Opened 4 months ago

Closed 4 months ago

#6405 closed sponsoring request (fixed)

Compile troubles with “cuvid”, “nvenc” and “npp”

Reported by: ahakon Owned by:
Priority: normal Component: build system
Version: git-master Keywords: cuvid, nvenc, npp, cuda-sdk
Cc: Blocked By:
Blocking: Reproduced by developer: no
Analyzed by developer: no

Description

Hi,

Regarding the last tree in the repository (at 2017-05-19), two troubles appears when you compile with cuvid, nvenc and npp.

First of all, you don’t need at all to compile with the CUDA SDK. The FFmpeg compat/cuda directory has the headers. So, in order to use the cuvid & nvenc modules you can just compile with “--enable-cuvid --enable-nvenc --enable-cuda --disable-cuda-sdk”.

When you compile in this way the resulting binary doesn’t need to link with cuda lib (-lcuda). The executable dynamically links with the video driver, not the cuda lib.

The trouble, however is the bump in the required version of the driver. Today the “long-lived” video driver version for Linux is 375.66. However, the current headers targets 378.13 or newer. So, please, add some warning when the driver fails. And document the requirement.

From the original patch from Timo Rothenpieler:
“compat/cuda: update cuvid/nvdec headers to Video Codec SDK 8.0.14

This raises the required minimum NVIDIA display driver versions:
NVIDIA Linux display driver 378.13 or newer
NVIDIA Windows display driver 378.66 or newer”
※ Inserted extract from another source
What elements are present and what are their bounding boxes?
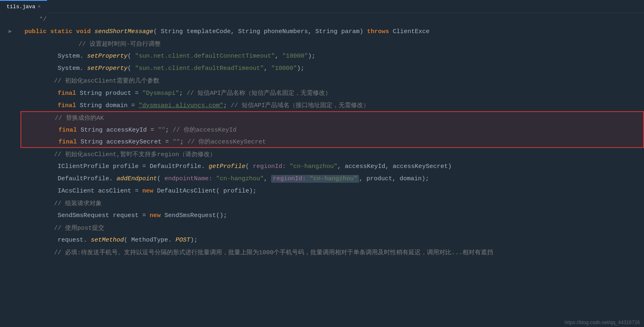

The second trouble is related to the compilation with the scale_npp filter. In the current configuration is required to enable cuda_sdk. Some modules, like scale_cuda, really need to link with the CUDA lib (-lcuda). However, this is not the case with the scale_npp filter. It’s uses the libnpp* libraries. Then this simple patch in the configuration file resolves the trouble:

-scale_npp_filter_deps="cuda_sdk libnpp"
+scale_npp_filter_deps="cuda libnpp"

I hope someone takes note of these troubles and accept to fix them.
Regards.

Change History (8)

comment:1 Changed 4 months ago by oromit

The libnpp* libraries do not come with the nvidia driver.
Thus they need the full CUDA SDK to compile _and run_.

And encoder initialization should cleanly fail if the driver is too old.
Nvenc offers no information about the driver version, so giving that as an error is unfortunately impossible.
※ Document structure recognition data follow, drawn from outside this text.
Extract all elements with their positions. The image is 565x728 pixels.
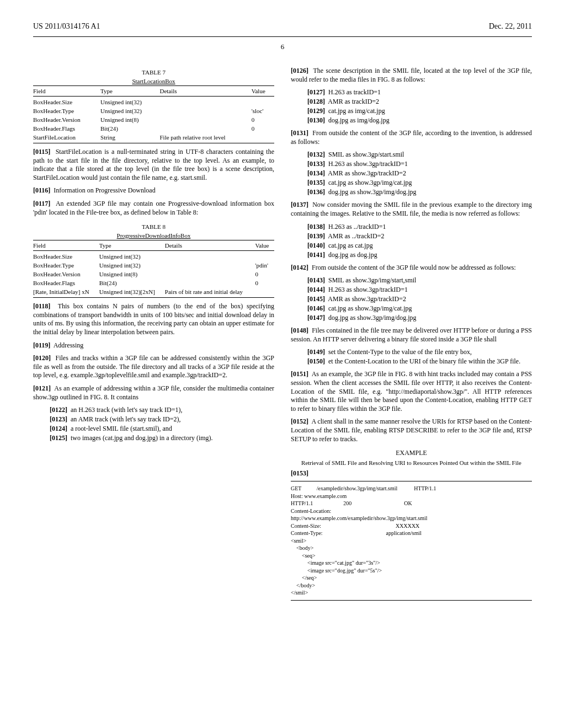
para-0128: [0128] AMR as trackID=2	[291, 98, 532, 106]
td	[255, 251, 274, 261]
para-text: dog.jpg as dog.jpg	[328, 251, 377, 259]
para-0116: [0116] Information on Progressive Downlo…	[33, 186, 274, 195]
td	[165, 270, 255, 279]
table-row: BoxHeader.FlagsBit(24)0	[33, 124, 274, 133]
para-text: The scene description in the SMIL file, …	[291, 67, 532, 83]
para-0126: [0126] The scene description in the SMIL…	[291, 67, 532, 84]
para-text: cat.jpg as show.3gp/img/cat.jpg	[328, 304, 412, 312]
table7: Field Type Details Value BoxHeader.SizeU…	[33, 85, 274, 143]
para-text: AMR as trackID=2	[328, 98, 379, 105]
para-text: A client shall in the same manner resolv…	[291, 417, 532, 442]
td: Unsigned int(32)[2xN]	[99, 287, 165, 298]
td: Pairs of bit rate and initial delay	[165, 287, 255, 298]
para-text: H.263 as show.3gp/trackID=1	[328, 160, 408, 168]
td: BoxHeader.Type	[33, 261, 99, 270]
td	[165, 261, 255, 270]
td	[159, 115, 251, 124]
para-text: et the Content-Location to the URI of th…	[328, 357, 520, 365]
td	[255, 287, 274, 298]
para-text: SMIL as show.3gp/img/start,smil	[328, 276, 416, 284]
para-0118: [0118] This box contains N pairs of numb…	[33, 302, 274, 336]
para-text: Now consider moving the SMIL file in the…	[291, 201, 532, 217]
td: Unsigned int(8)	[99, 270, 165, 279]
td	[159, 97, 251, 107]
th: Type	[99, 240, 165, 251]
para-text: an AMR track (with let's say track ID=2)…	[71, 415, 181, 423]
para-text: AMR as show.3gp/trackID=2	[328, 169, 406, 177]
td	[159, 106, 251, 115]
para-text: H.263 as trackID=1	[328, 88, 381, 96]
td: Unsigned int(32)	[100, 97, 159, 107]
para-0148: [0148] Files contained in the file tree …	[291, 326, 532, 344]
para-0145: [0145] AMR as show.3gp/trackID=2	[291, 295, 532, 303]
td: Bit(24)	[100, 124, 159, 133]
para-0115: [0115] StartFileLocation is a null-termi…	[33, 148, 274, 182]
td: 0	[255, 279, 274, 287]
para-text: This box contains N pairs of numbers (to…	[33, 302, 274, 336]
para-0144: [0144] H.263 as show.3gp/trackID=1	[291, 286, 532, 294]
td: BoxHeader.Version	[33, 115, 100, 124]
td	[252, 133, 274, 143]
para-0142: [0142] From outside the content of the 3…	[291, 264, 532, 272]
para-0131: [0131] From outside the content of the 3…	[291, 129, 532, 146]
para-0117: [0117] An extended 3GP file may contain …	[33, 200, 274, 217]
td	[159, 124, 251, 133]
para-text: a root-level SMIL file (start.smil), and	[71, 425, 172, 432]
table-row: StartFileLocationStringFile path relativ…	[33, 133, 274, 143]
para-0123: [0123] an AMR track (with let's say trac…	[33, 415, 274, 424]
th: Details	[159, 86, 251, 97]
para-0135: [0135] cat.jpg as show.3gp/img/cat.jpg	[291, 179, 532, 187]
para-0136: [0136] dog.jpg as show.3gp/img/dog.jpg	[291, 188, 532, 196]
para-text: cat.jpg as cat.jpg	[328, 242, 373, 249]
para-0146: [0146] cat.jpg as show.3gp/img/cat.jpg	[291, 304, 532, 313]
header-rule	[33, 36, 532, 37]
td: BoxHeader.Flags	[33, 124, 100, 133]
th: Field	[33, 240, 99, 251]
table8: Field Type Details Value BoxHeader.SizeU…	[33, 240, 274, 298]
para-text: StartFileLocation is a null-terminated s…	[33, 148, 274, 181]
para-0153: [0153]	[291, 469, 532, 478]
left-column: TABLE 7 StartLocationBox Field Type Deta…	[33, 62, 274, 601]
header-row: US 2011/0314176 A1 Dec. 22, 2011	[33, 22, 532, 31]
td: BoxHeader.Version	[33, 270, 99, 279]
publication-date: Dec. 22, 2011	[489, 22, 532, 31]
para-0119: [0119] Addressing	[33, 341, 274, 350]
td: BoxHeader.Size	[33, 251, 99, 261]
para-text: As an example of addressing within a 3GP…	[33, 384, 274, 401]
two-column-layout: TABLE 7 StartLocationBox Field Type Deta…	[33, 62, 532, 601]
page-number: 6	[33, 42, 532, 51]
td: 'pdin'	[255, 261, 274, 270]
td: Unsigned int(32)	[100, 106, 159, 115]
td: Bit(24)	[99, 279, 165, 287]
para-0120: [0120] Files and tracks within a 3GP fil…	[33, 354, 274, 380]
example-subtitle: Retrieval of SMIL File and Resolving URI…	[291, 459, 532, 466]
para-text: two images (cat.jpg and dog.jpg) in a di…	[71, 434, 213, 442]
para-0129: [0129] cat.jpg as img/cat.jpg	[291, 107, 532, 115]
para-text: SMIL as show.3gp/start.smil	[328, 151, 404, 158]
para-0132: [0132] SMIL as show.3gp/start.smil	[291, 151, 532, 159]
th: Type	[100, 86, 159, 97]
table-row: [Rate, InitialDelay] xNUnsigned int(32)[…	[33, 287, 274, 298]
para-0133: [0133] H.263 as show.3gp/trackID=1	[291, 160, 532, 168]
td: BoxHeader.Type	[33, 106, 100, 115]
th: Value	[255, 240, 274, 251]
para-text: H.263 as ../trackID=1	[328, 223, 386, 231]
para-text: An extended 3GP file may contain one Pro…	[33, 200, 274, 216]
td: BoxHeader.Size	[33, 97, 100, 107]
table8-subtitle: ProgressiveDownloadInfoBox	[33, 232, 274, 239]
td: 0	[255, 270, 274, 279]
para-text: cat.jpg as img/cat.jpg	[328, 107, 385, 115]
para-text: AMR as show.3gp/trackID=2	[328, 295, 406, 303]
para-0149: [0149] set the Content-Type to the value…	[291, 348, 532, 356]
para-0152: [0152] A client shall in the same manner…	[291, 417, 532, 443]
para-0141: [0141] dog.jpg as dog.jpg	[291, 251, 532, 259]
para-text: an H.263 track (with let's say track ID=…	[71, 406, 183, 414]
publication-number: US 2011/0314176 A1	[33, 22, 100, 31]
td	[165, 279, 255, 287]
para-0140: [0140] cat.jpg as cat.jpg	[291, 242, 532, 250]
table-row: BoxHeader.VersionUnsigned int(8)0	[33, 270, 274, 279]
td: BoxHeader.Flags	[33, 279, 99, 287]
para-text: set the Content-Type to the value of the…	[328, 348, 472, 356]
td: Unsigned int(8)	[100, 115, 159, 124]
th: Value	[252, 86, 274, 97]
comment:2 Changed 4 months ago by ahakon

Hi,

Yes, the libnpp* libraries do not come with the nvidia driver.
However, you can compile static with them (instead of regular dynamic linking to libnpp*.so).

Moreover, libnpp* libraries are not linked to CUDA in any sense. As they are linked to the driver and not to the libcuda*.so. So you can use them without linking with "-lcuda".

Then, the requirement to "link with the CUDA SDK" is not necessary to enable the libnpp.
You can check it:

  • Install the CUDA SDK and compile FFMPEG.
  • If you compile with "--enable-libnpp --enable-cuda --enable-cuda-sdk" then the binary runs and is linked to libcuda*.so (check it with ldd).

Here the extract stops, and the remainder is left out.